I returned to his cock, stroking it and kissing all over the head and the top of his shaft while I moaned and continued my dirty talk.
“I wish I could have this cock every night,” I told him, “I wish that you could give me this cock every single goddamn night and that I never had to spend another night with a man as inadequate as my husband.”
I took his head in my mouth, bobbing on it a half dozen times before returning to stroking him and looking up at him as he stared down at me in amazement.
“You could satisfy me, couldn't you? You could make me cum every single night. You'd never cum early and cum inside of me accidentally. You'd never be too small for me to even feel you filling me up. You'd never disappoint me, would you Bruce?”
He shook his head back and forth, and I could feel his cock throbbing in my hands.
“And you'd never turn me over to another man,” I continued, turning and looking at Jeremy while I spoke this time, “You'd never let me get fucked by someone else. If I was getting fucked by you then you'd keep me all to yourself. You'd never be weak enough to lose me to another man.”
Jeremy stared at me with open astonishment, and I think for a moment I could almost see a bit of questioning regret cross his face. As if maybe he was thinking that all of this wasn't a good idea.
That evaporated in an instant, and I watched him settle back in his chair and start tugging at his pants with a desperate and urgent need.
That just spurred on the fire in me.
“Make me yours Bruce,” I begged of him, “Fuck me and make me yours.”
Bruce tugged me to my feet, pulling me up into his arms and kissing me again. Our lips connected and I melted into his arms, pressing my tongue against his with an insistent need. I felt his forehead press against mine, felt a momentary connection between us that brought me back t
o times we'd spent together just the two of us.
All those times alone, and the familiar patterns and moves that we'd learned with each other.

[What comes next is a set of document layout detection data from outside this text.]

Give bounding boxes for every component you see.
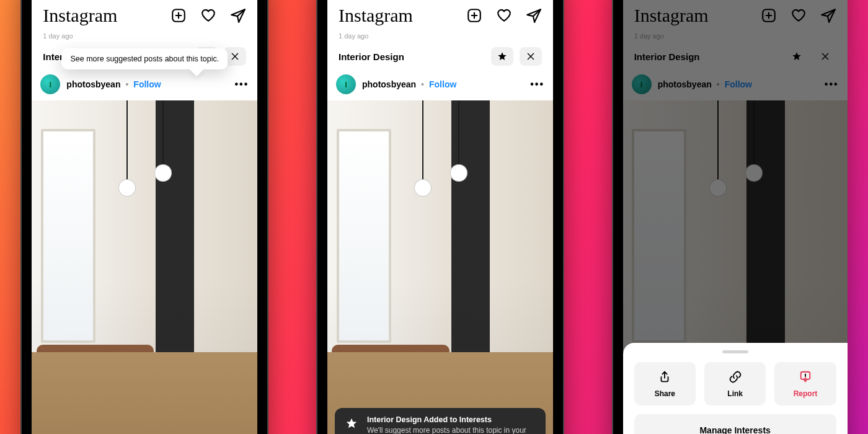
svg-marker-22 (347, 418, 357, 428)
interest-added-toast: Interior Design Added to Interests We'll… (335, 408, 546, 434)
toast-title: Interior Design Added to Interests (367, 415, 537, 424)
suggested-topic-tooltip: See more suggested posts about this topi… (61, 48, 228, 69)
manage-interests-button[interactable]: Manage Interests (634, 414, 836, 434)
svg-marker-19 (498, 52, 507, 60)
report-button[interactable]: Report (774, 362, 836, 405)
author-avatar[interactable]: I (40, 74, 60, 94)
post-header: I photosbyean • Follow ••• (32, 71, 257, 100)
post-image[interactable] (327, 100, 553, 434)
sheet-grabber[interactable] (722, 350, 748, 353)
tooltip-text: See more suggested posts about this topi… (70, 55, 219, 63)
dismiss-topic-button[interactable] (520, 47, 542, 66)
instagram-wordmark: Instagram (339, 5, 413, 26)
topic-row: Interior Design (327, 41, 553, 71)
svg-point-37 (805, 378, 805, 378)
post-image[interactable] (32, 100, 257, 434)
screen-3: 12:34 Instagram 1 day ago Interior Desig… (623, 0, 848, 434)
separator-dot: • (421, 79, 424, 89)
toast-body: We'll suggest more posts about this topi… (367, 425, 537, 434)
link-icon (728, 370, 742, 386)
phone-frame-1: 12:34 Instagram (20, 0, 268, 434)
messages-send-icon[interactable] (526, 7, 542, 24)
screen-2: 12:34 Instagram (327, 0, 553, 434)
link-button[interactable]: Link (704, 362, 766, 405)
manage-interests-label: Manage Interests (699, 425, 770, 434)
new-post-icon[interactable] (466, 7, 482, 24)
instagram-wordmark: Instagram (43, 5, 117, 26)
status-bar: 12:34 (327, 0, 553, 2)
link-label: Link (727, 389, 743, 398)
status-bar: 12:34 (32, 0, 257, 2)
share-icon (658, 370, 671, 386)
post-age-label: 1 day ago (32, 31, 257, 41)
action-sheet: Share Link Report Manage Interests (623, 343, 848, 434)
post-header: I photosbyean • Follow ••• (327, 71, 553, 100)
topic-title: Interior Design (339, 51, 404, 62)
report-icon (799, 370, 812, 386)
star-icon (343, 415, 360, 432)
share-label: Share (655, 389, 675, 398)
messages-send-icon[interactable] (230, 7, 246, 24)
follow-button[interactable]: Follow (429, 79, 456, 89)
marketing-stage: 12:34 Instagram (0, 0, 868, 434)
activity-heart-icon[interactable] (496, 7, 512, 24)
follow-button[interactable]: Follow (133, 79, 161, 89)
app-header: Instagram (327, 2, 553, 31)
phone-frame-3: 12:34 Instagram 1 day ago Interior Desig… (612, 0, 848, 434)
author-username[interactable]: photosbyean (66, 79, 120, 89)
screen-1: 12:34 Instagram (32, 0, 257, 434)
app-header: Instagram (32, 2, 257, 31)
post-more-button[interactable]: ••• (235, 79, 249, 90)
new-post-icon[interactable] (170, 7, 187, 24)
post-age-label: 1 day ago (327, 31, 553, 41)
author-avatar[interactable]: I (336, 74, 356, 94)
share-button[interactable]: Share (634, 362, 696, 405)
interest-star-button-active[interactable] (491, 47, 513, 66)
activity-heart-icon[interactable] (200, 7, 216, 24)
report-label: Report (794, 389, 818, 398)
phone-frame-2: 12:34 Instagram (316, 0, 564, 434)
separator-dot: • (125, 79, 128, 89)
author-username[interactable]: photosbyean (362, 79, 416, 89)
post-more-button[interactable]: ••• (530, 79, 544, 90)
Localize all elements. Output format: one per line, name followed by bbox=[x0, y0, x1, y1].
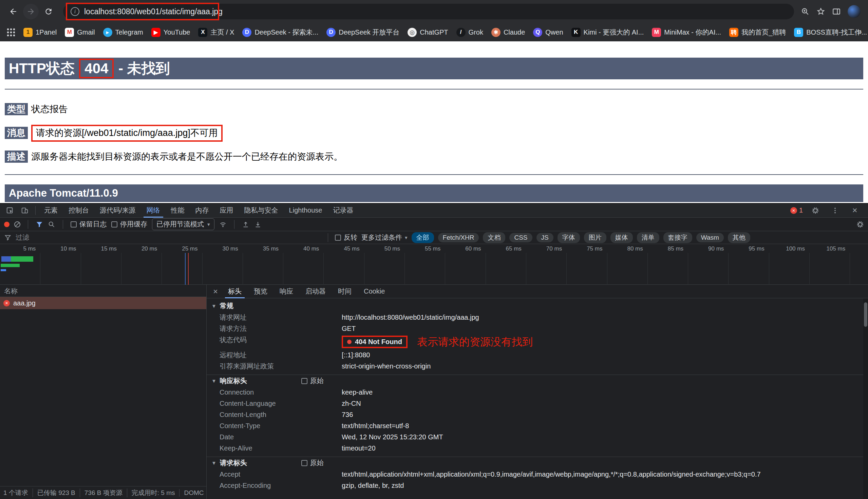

We fell into them almost automatically, his hands on my clothing peeling it from my skin. Unwrapping me like a present and baring me to his touch and taste as we moved and circled around each other in the center of the room.
And I did the same to him, taking my time to caress his body and kiss his skin as it was exposed. Taking my time to take a passionate look at my lover, to drink him in with each of my senses until we were both shaken out of it by the insistent little troll in the corner.
He cleared his throat and it brought us back into the world. I looked over at him sitting there with his fucking cock in his hand and a flash of anger ran through me.
I needed to lash out. I needed to work this out. I needed to do something and I settled on doing the man right in front of me.
“FINE,” I practically shouted at Jeremy, “You want me to fuck him then fine I'll fuck him.”
And with that I took control.
I spun Bruce around and practically threw him onto the bed. Not giving him even a moments rest I pounced onto him, jumping astride him and writhing above him.
It was a gift to Bruce and a fuck you to Jeremy. I knew that cowgirl was Bruce's favorite position, that he loved to watch me rise and fall above him and loved to see my body moving and bucking from below.
So when I took him in I sunk down onto him, taking him deep inside of me. I moaned out loud, moving my hands up into my hair and holding my head as I thrust my ass down onto Bruce and arched my back.
It felt good to have him in me again, to have Bruce stretching me and filling me completely. It felt so good to be filled by him, to have him pulsing inside of me with all of the familiar pleasure that came along with that.
“Fuck your cock is amazing,” I moaned lewdly, squeezing myself tight around him, “Fuck I could live forever like this.”